Pool water is even darker under the surface. Or maybe it just feels that way with chlorine sticking to your pupils. Inhaling the flame’s cheap christmas scent, exhaling hospital air. He told me to start with practicing bobbing up and down like one of those wackamoles at Dave n Busters. Under and back, under and back again.  Almost every morning, I opened gifts from relatives so distant they wouldn’t even head to Chicago with us for Thanksgiving.

I assume we would have started with the simplicities of breast and back strokes. Maybe we would have eventually used uncle Gram’s waterfront membership at the lake. I might have actually seen our grandparents' beach house and used the embroidered towels dad made sarcastic comments about under his breath. Their living room is going to get more of the will than I am.  They didn’t visit me either. They didn’t contribute to the sea of wrapping paper that covered cords keeping my blood from pooling in my veins for too long, keeping me alive. 

 

I never pushed off the wall. Even under the water I never let my palms curl away from the surface. I’m not sure if I ever would have, definity not then but I didn’t have a choice. They didn’t release me for weeks that felt that decades. They came up with a new calculation for when I could start living instead of surviving again every Thursday, taking into account how many times I was able to stand on my own, how many saltine crackers I was able to digest, how many rental disney movies I was able to sit there without my plugs to keep me awake.

 

My classmates sent me cards and the government sent us bills, and my dad sent me a stuffed Dory from Finding Nemo with slightly crooked eyes. His arms swallowed me, whole tearing me away from comfort and shoving me into the middle of the open water. I couldn’t feel my arms floundering like they told me they did long after I resurfaced. Instead I felt raw panic pulsing through what felt like mental bones and thoughts spiralling into nothing but a burning concern in my lungs.

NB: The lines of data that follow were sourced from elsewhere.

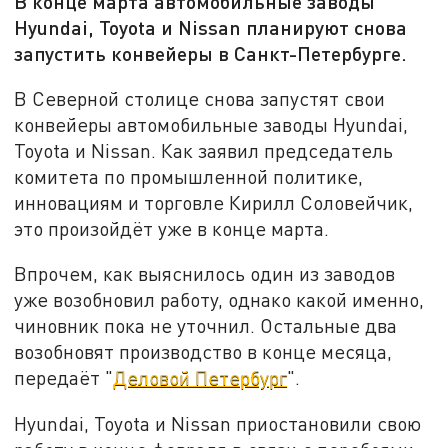
В конце марта автомобильные заводы
Hyundai, Toyota и Nissan планируют снова
запустить конвейеры в Санкт-Петербурге.
В Северной столице снова запустят свои
конвейеры автомобильные заводы Hyundai,
Toyota и Nissan. Как заявил председатель
комитета по промышленной политике,
инновациям и торговле Кирилл Соловейчик,
это произойдёт уже в конце марта.
Впрочем, как выяснилось один из заводов
уже возобновил работу, однако какой именно,
чиновник пока не уточнил. Остальные два
возобновят производство в конце месяца,
передаёт "
Деловой Петербург
".
Hyundai, Toyota и Nissan приостановили свою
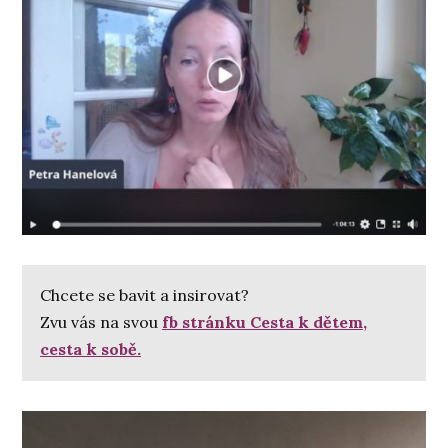
Chcete se bavit a insirovat?
Zvu vás na svou
fb stránku Cesta k dětem,
cesta k sobě.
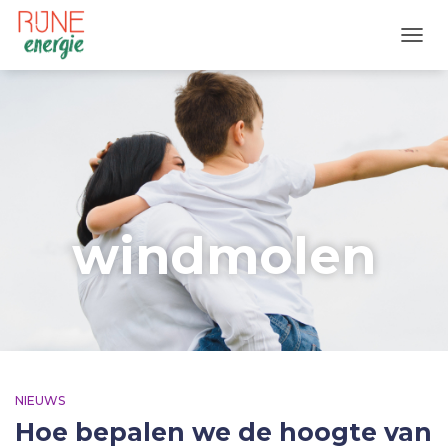
TOGG
windmolen
NIEUWS
Hoe bepalen we de hoogte van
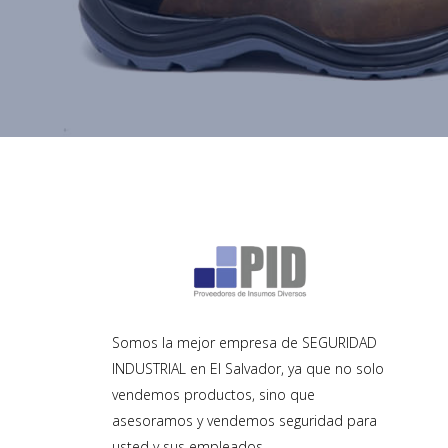
Somos la mejor empresa de SEGURIDAD
INDUSTRIAL en El Salvador, ya que no solo
vendemos productos, sino que
asesoramos y vendemos seguridad para
usted y sus empleados.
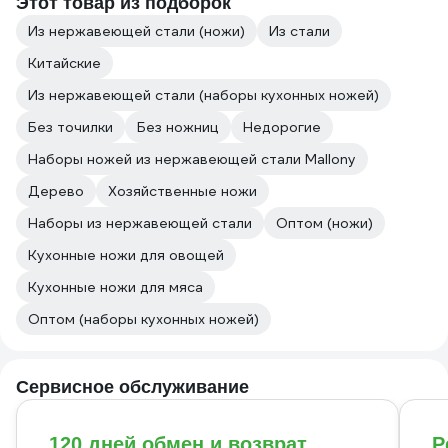
Этот товар из подборок
Из нержавеющей стали (ножи)
Из стали
Китайские
Из нержавеющей стали (наборы кухонных ножей)
Без точилки
Без ножниц
Недорогие
Наборы ножей из нержавеющей стали Mallony
Дерево
Хозяйственные ножи
Наборы из нержавеющей стали
Оптом (ножи)
Кухонные ножи для овощей
Кухонные ножи для мяса
Оптом (наборы кухонных ножей)
Сервисное обслуживание
120 дней обмен и возврат
Р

I remember my mom cautiously handing me the package anything but delicately wrapped in silver duck-tape. Receiving the cartoon  fish felt like finally understanding something I never asked to. Maybe that’s what he wanted or maybe that’s just what happened to be available in the get well soon isle in CVS that day. Life imitates story peanut not the other way around.

 

When I  went back  to school everything was harder. Gripping a pencil became an olympic sport, trying to widdle my way into sealed-shut friend circles was like climbing a tree with no branches. When life is harder to you than everyone else you BE harder than life. Life isn’t fair, peanut. 

 

When he finally wrapped his bear palms for hands around my shaking torso, launching me out of the water face first I could no longer tell what part of the moisture on my face was tears and what was pool particles. He looked me in my eyes for the first time that I can remember. He spoke assertively but somehow softly. It’s a sink or swim world, Laney.